Jael’s best shot says, “I guess I am drop dead gorgeous!” Tyra, however, disagrees, criticizing Jael for not letting go enough to look “faint-y.” Nigel thinks that Jael’s tendency is to be “robotic” in her movements; he then executes a pretty decent imitation of Jael’s sometimes spastic physicality. Jael then goes off into a long, unintelligible excuse which leaves the judges looking bemused.
Renee thanks Tyra for the opportunity to see her family. Her picture has Joanie leaning over to say, “It hurts—Don’t it?” Twiggy says that even though she’s frowning in the picture, she still looks pretty. Renee tries to pull a Nata, by pointing out that she acted on a note she received in judging.
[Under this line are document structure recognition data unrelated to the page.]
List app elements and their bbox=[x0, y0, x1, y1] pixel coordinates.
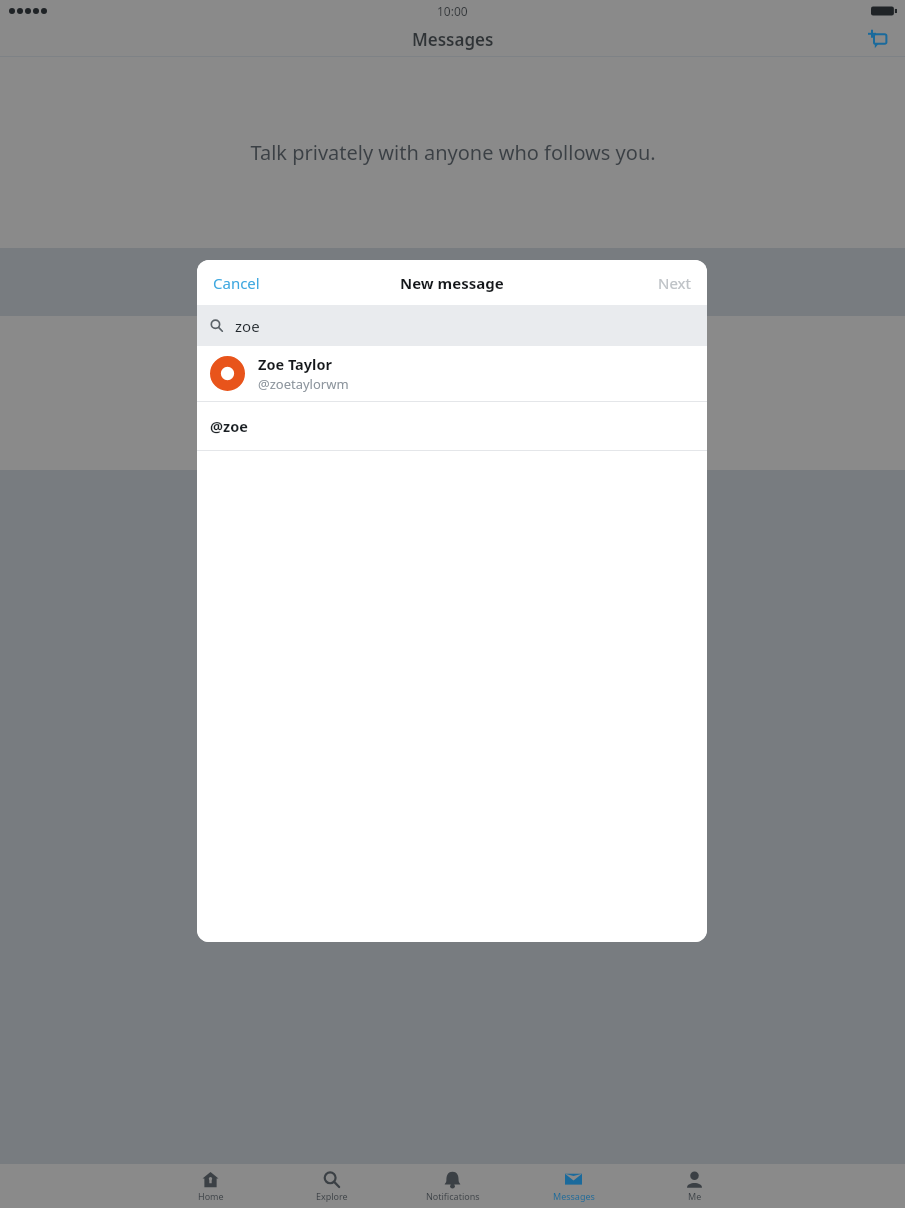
button[interactable]: Zoe Taylor bbox=[197, 346, 707, 401]
staticText: Messages bbox=[412, 28, 494, 51]
button[interactable]: Cancel bbox=[203, 267, 270, 299]
button[interactable]: Next bbox=[648, 267, 701, 299]
button[interactable]: @zoe bbox=[197, 402, 707, 450]
button[interactable]: New message bbox=[861, 22, 895, 56]
button[interactable]: Explore bbox=[271, 1164, 392, 1208]
button[interactable]: Messages bbox=[513, 1164, 634, 1208]
staticText: @zoetaylorwm bbox=[258, 375, 349, 393]
button[interactable]: Notifications bbox=[392, 1164, 513, 1208]
button[interactable]: Me bbox=[634, 1164, 755, 1208]
button[interactable]: zoe bbox=[197, 305, 707, 346]
staticText: Talk privately with anyone who follows y… bbox=[250, 139, 656, 166]
staticText: New message bbox=[400, 273, 504, 293]
staticText: Home bbox=[198, 1190, 224, 1202]
staticText: Me bbox=[688, 1190, 702, 1202]
staticText: Zoe Taylor bbox=[258, 354, 332, 374]
staticText: @zoe bbox=[210, 416, 248, 436]
staticText: Next bbox=[658, 273, 691, 293]
button[interactable]: Home bbox=[150, 1164, 271, 1208]
staticText: zoe bbox=[235, 316, 260, 336]
staticText: Explore bbox=[316, 1190, 348, 1202]
staticText: Cancel bbox=[213, 273, 260, 293]
staticText: Notifications bbox=[426, 1190, 480, 1202]
staticText: 10:00 bbox=[437, 3, 468, 19]
staticText: Messages bbox=[553, 1190, 595, 1202]
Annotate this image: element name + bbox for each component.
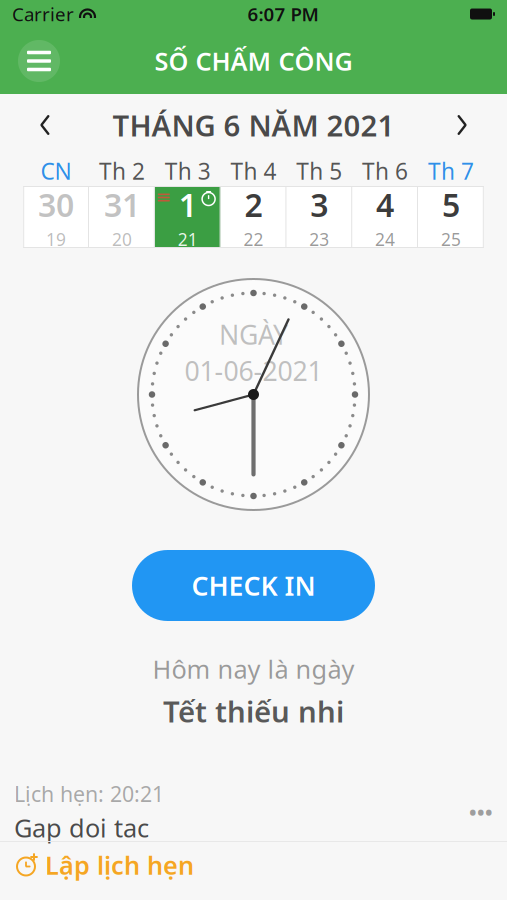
button[interactable]: CHECK IN — [132, 550, 375, 621]
button[interactable]: 4 — [352, 186, 418, 248]
staticText: 31 — [104, 183, 140, 226]
staticText: 23 — [309, 228, 329, 251]
button[interactable]: Previous month — [18, 102, 72, 148]
button[interactable]: Menu — [12, 34, 66, 88]
button[interactable]: Lập lịch hẹn — [0, 842, 507, 888]
staticText: 2 — [244, 183, 262, 226]
button[interactable]: 30 — [23, 186, 89, 248]
staticText: 1 — [179, 183, 197, 226]
staticText: Th 4 — [230, 156, 276, 186]
staticText: SỐ CHẤM CÔNG — [154, 44, 352, 78]
staticText: 4 — [376, 183, 394, 226]
staticText: 3 — [310, 183, 328, 226]
staticText: Lập lịch hẹn — [45, 848, 194, 882]
staticText: Lịch hẹn: 20:21 — [14, 780, 164, 808]
button[interactable]: 2 — [221, 186, 286, 248]
button[interactable]: Next month — [435, 102, 489, 148]
staticText: Hôm nay là ngày — [152, 652, 354, 686]
staticText: 24 — [375, 228, 395, 251]
staticText: 20 — [112, 228, 132, 251]
staticText: ••• — [469, 799, 493, 825]
staticText: Carrier — [12, 2, 74, 26]
staticText: Gap doi tac — [14, 811, 149, 844]
staticText: 5 — [442, 183, 460, 226]
staticText: CHECK IN — [192, 568, 316, 603]
staticText: Th 7 — [428, 156, 474, 186]
staticText: NGÀY — [219, 317, 288, 352]
staticText: Th 5 — [296, 156, 342, 186]
button[interactable]: 1 — [155, 186, 221, 248]
staticText: 6:07 PM — [248, 2, 318, 26]
staticText: 22 — [244, 228, 264, 251]
staticText: CN — [41, 156, 72, 186]
staticText: 25 — [441, 228, 461, 251]
staticText: 21 — [178, 228, 198, 251]
staticText: 19 — [46, 228, 66, 251]
staticText: Th 2 — [99, 156, 145, 186]
staticText: Th 6 — [362, 156, 408, 186]
staticText: 01-06-2021 — [184, 353, 322, 388]
staticText: Tết thiếu nhi — [163, 692, 344, 731]
button[interactable]: 5 — [418, 186, 484, 248]
button[interactable]: Lịch hẹn: 20:21 — [0, 783, 507, 841]
staticText: THÁNG 6 NĂM 2021 — [112, 106, 394, 144]
button[interactable]: 31 — [89, 186, 155, 248]
staticText: 30 — [38, 183, 74, 226]
staticText: Th 3 — [165, 156, 211, 186]
button[interactable]: 3 — [286, 186, 352, 248]
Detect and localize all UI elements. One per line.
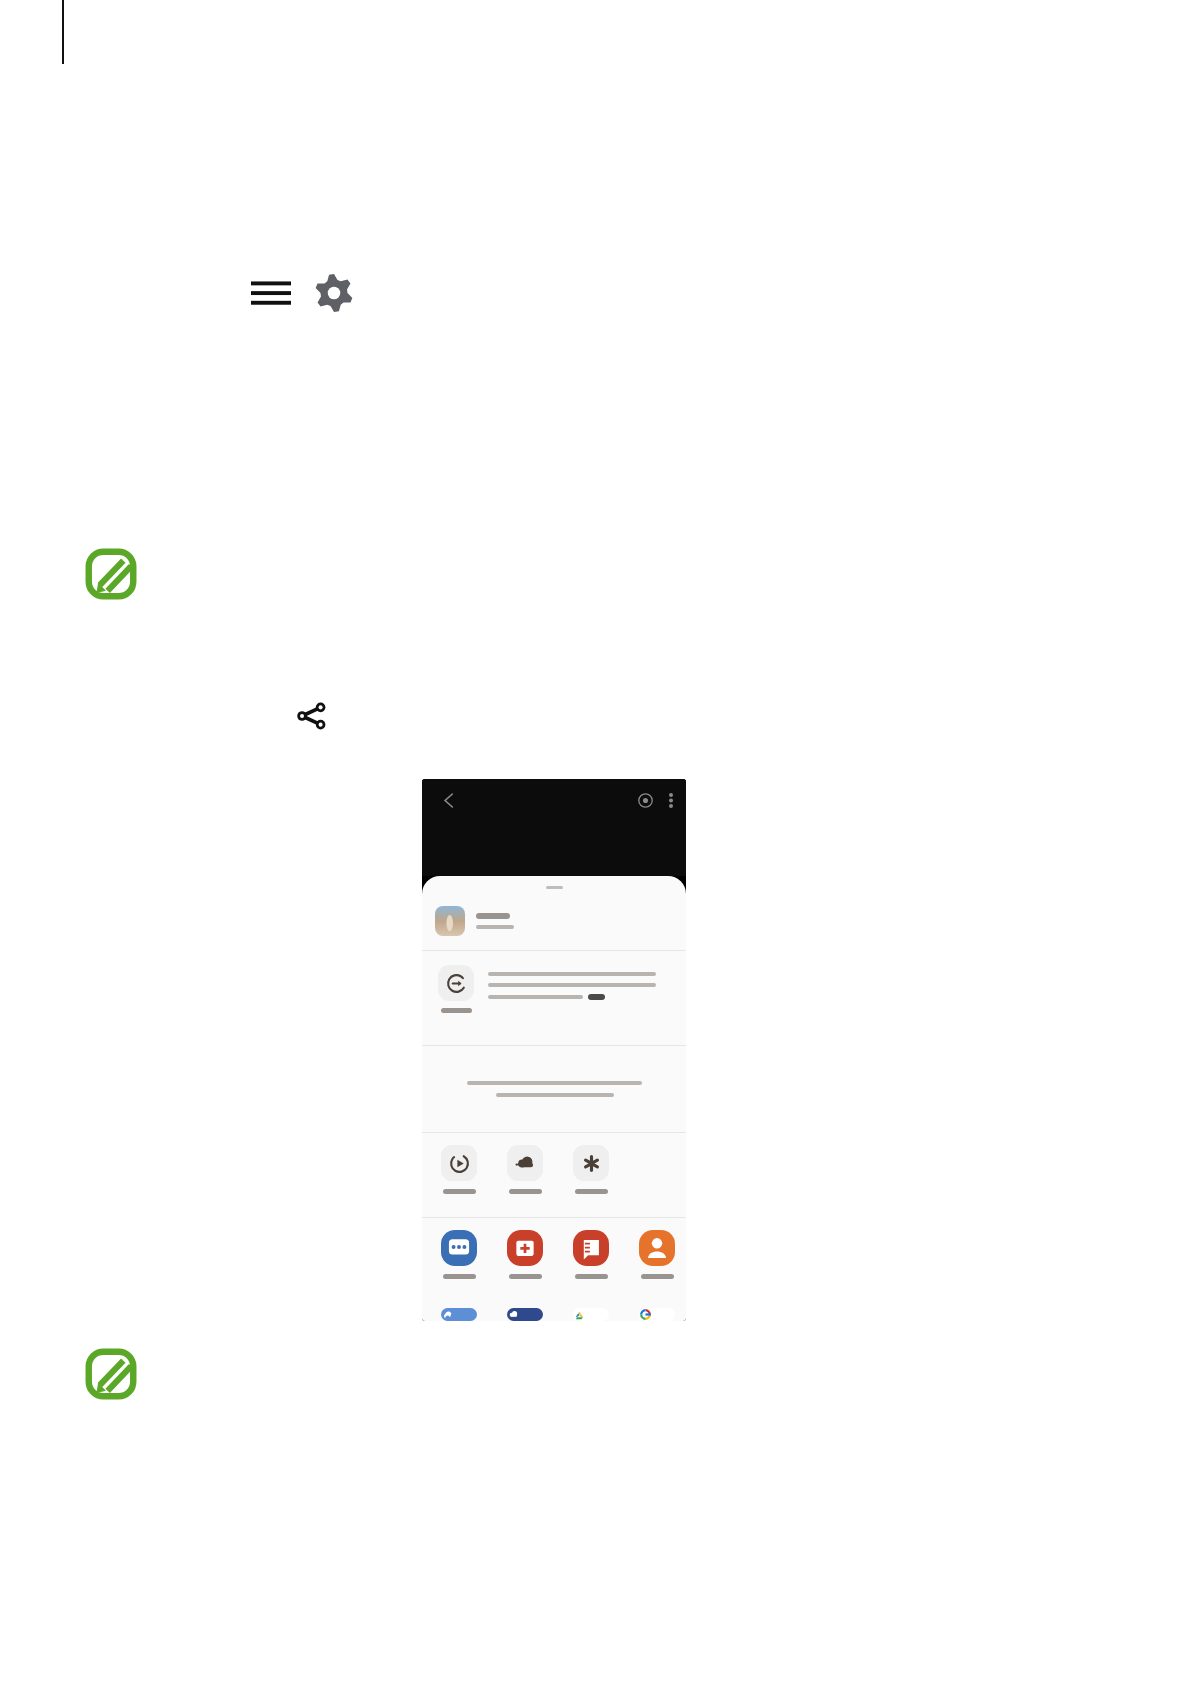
button[interactable]: Share (290, 695, 332, 737)
button[interactable]: Link Sharing (504, 1145, 546, 1194)
button[interactable]: App (504, 1230, 546, 1279)
button[interactable]: App (636, 1308, 678, 1321)
button[interactable]: More options (658, 787, 684, 813)
button[interactable]: App (636, 1230, 678, 1279)
button[interactable] (422, 951, 686, 1045)
button[interactable]: Settings (313, 272, 355, 314)
button[interactable]: App (438, 1308, 480, 1321)
button[interactable]: App (504, 1308, 546, 1321)
button[interactable]: App (570, 1230, 612, 1279)
button[interactable]: Samsung Notes (82, 1345, 140, 1403)
button[interactable] (422, 892, 686, 950)
button[interactable]: Menu (250, 274, 292, 312)
button[interactable]: App (438, 1230, 480, 1279)
button[interactable]: Samsung Notes (82, 545, 140, 603)
button[interactable]: Preview (632, 787, 658, 813)
button[interactable]: Shared album (570, 1145, 612, 1194)
button[interactable]: App (570, 1308, 612, 1321)
button[interactable]: Back (436, 787, 462, 813)
button[interactable]: Smart View (438, 1145, 480, 1194)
She mentions that panel told her to “ugly it up” so she tried not to worry about her face. It doesn’t quite work, Tyra replies, “Not so ugly.” The panel then critiques Renee’s personal presentation, saying her hair and make up need to be toned down as it is making her look older.
Deliberation is mostly an echo of the criticism and praise the girls received earlier, then it’s off to present the returning girls with their photos. Coming back for sure are Dionne, Natasha, Brittany, Renee, and Jaslene. Whitney unfortunately achieves a threepeat of her appearance in the Bottom Two and is joined by Jael. They hold on to each other for the final verdict, and Tyra says they should “hold on to each other for dear life because you each have what the other person needs.” It’s simple: Whitney’s personality shines in person, but not on film; Jael looks great in a picture, but is not coming off as articulate in real life.
Ultimately, Jael gets to stay. Tyra asks her to say something to prove that they aren’t making a mistake in keeping her. Jael says, “I will definitely prove myself to be all that you believe I am.”
Whitney hugs Tyra and promises “this isn’t the last.” Whitney seems stunned; she didn’t think that she was going to be eliminated today. She’s disappointed she’s not going to be America’s Next Top Model, even though she admits “It’s becoming evident to me that maybe modeling isn’t exactly the avenue I need to be going down.” She will continue to strive, however, especially after receiving encouragement from Tyra. So the last hope for a Plus Size Top Model walks away, proving that brains really don’t make the model. Go back to school, girl, and have Tyra write your letter of rec!